No trees were harmed in the making of this blog post [How to: Successfully print a Chart with the Silverlight 4 Beta]
One of the big requests people have had for Silverlight was the ability to print, so one thing that's new in the Silverlight 4 Beta is the PrintDocument class which enables applications to print anything they want! There isn't an excess of fancy bells and whistles quite yet, but the support Silverlight provides is enough to do just about everything - it's just that sometimes you might need to do a little more than you expect.
Okay, so that's all well and good and people can print any content they want and it all looks beautiful and works perfectly, right? Pretty much, yes! Well, except for certain scenarios involving charts from the Silverlight/WPF Data Visualization assembly. Chart
that's already in the visual tree, it works just fine and what you see really is what you get. But if you've tried to create custom content specifically for printing (for example: a different layout, maybe some page headers and footers, etc.) and that content included a Chart
instance, you probably noticed a minor issue: none of the data points showed up on the page. Darn, it sure is hard to tell what's going on without those data points...
Fortunately, a bit of mental debugging reveals what's going on here. Charting's data points fade in by default - from Opacity 0 to 1 over the course of 0.5 seconds via a Visual State Manager transition.

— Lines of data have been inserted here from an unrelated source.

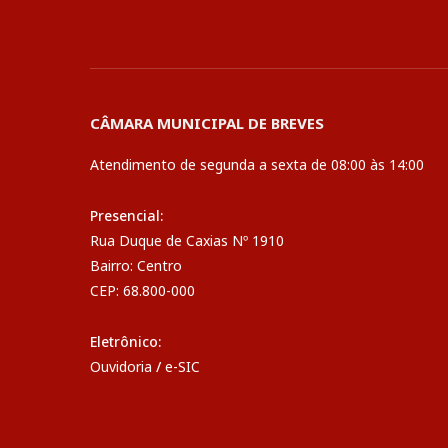
CÂMARA MUNICIPAL DE BREVES
Atendimento de segunda a sexta de 08:00 às 14:00
Presencial:
Rua Duque de Caxias Nº 1910
Bairro: Centro
CEP: 68.800-000
Eletrônico:
Ouvidoria
/
e-SIC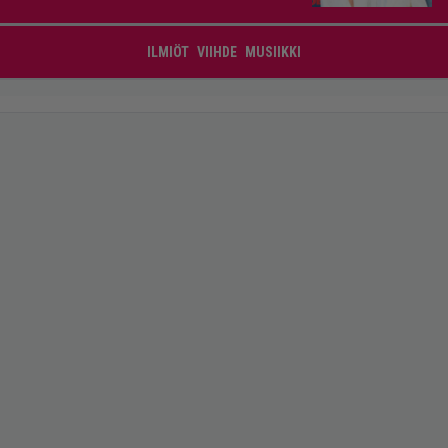
ILMIÖT
VIIHDE
MUSIIKKI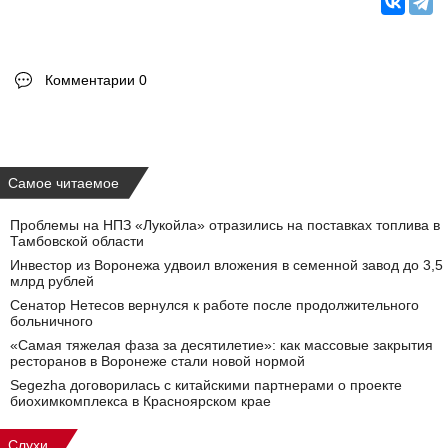
Комментарии 0
Самое читаемое
Проблемы на НПЗ «Лукойла» отразились на поставках топлива в
Тамбовской области
Инвестор из Воронежа удвоил вложения в семенной завод до 3,5
млрд рублей
Сенатор Нетесов вернулся к работе после продолжительного
больничного
«Самая тяжелая фаза за десятилетие»: как массовые закрытия
ресторанов в Воронеже стали новой нормой
Segezha договорилась с китайскими партнерами о проекте
биохимкомплекса в Красноярском крае
Слухи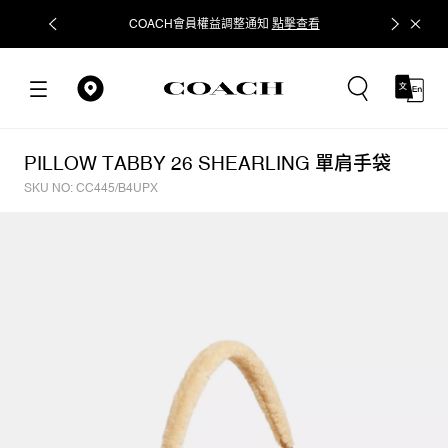
COACH會員權益調整通知
點擊查看
立即追蹤
PILLOW TABBY 26 SHEARLING 單肩手袋
SKU NO: CC445/B4UPX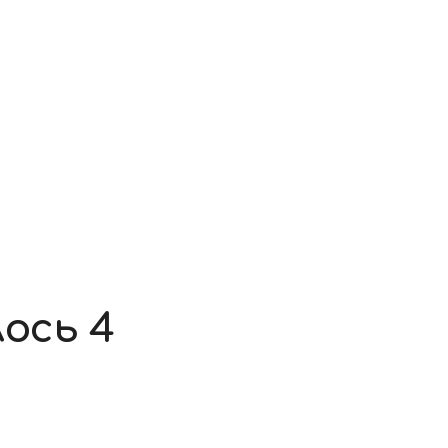
ось 4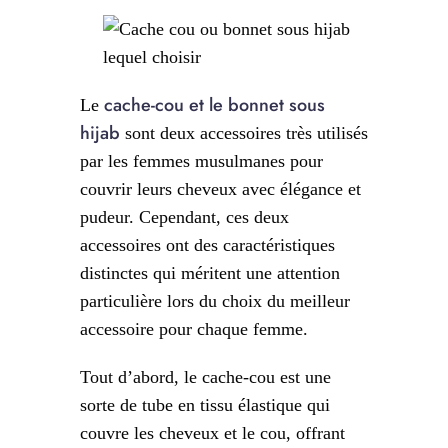
cache-cou et le bonnet sous
Le
hijab
sont deux accessoires très utilisés
par les femmes musulmanes pour
couvrir leurs cheveux avec élégance et
pudeur. Cependant, ces deux
accessoires ont des caractéristiques
distinctes qui méritent une attention
particulière lors du choix du meilleur
accessoire pour chaque femme.
Tout d’abord, le cache-cou est une
sorte de tube en tissu élastique qui
couvre les cheveux et le cou, offrant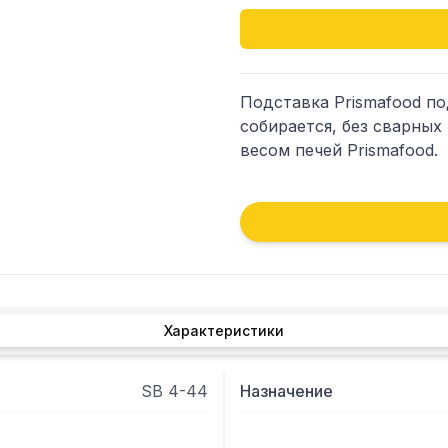
Подставка Prismafood под
собирается, без сварных
весом печей Prismafood.
Характеристики
SB 4-44
Назначение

That's cool and it works great in the visual tree - however, when you're creating print-specific visuals and immediately printing them, those data points don't have a chance to do much fading in... So they're actually all there on the printed page, but they're at Opacity
0, so you can't see them!
What to do? Well, the most convenient thing would be for the Chart
code to somehow know it was going to be printed and SkipToFill those pesky animations. But there's no official way for a control to know it's being created for printing. There are a few tricks the Chart
could use to make an educated guess, but it doesn't do so yet - and I'm not sure that's the right answer anyway. So the next most obvious thing would be to re-Template the DataPoint
s to replace the default fading Template with one that doesn't fade, but instead starts fully visible. And as you'd expect, this works just fine - the data points show up and look great!
However, that's a lot of work that you probably don't want to have to do. It would be nice if there were a middle ground - some technique that was maybe a little bit of a hack, but that was really easy to implement and worked just about all the time...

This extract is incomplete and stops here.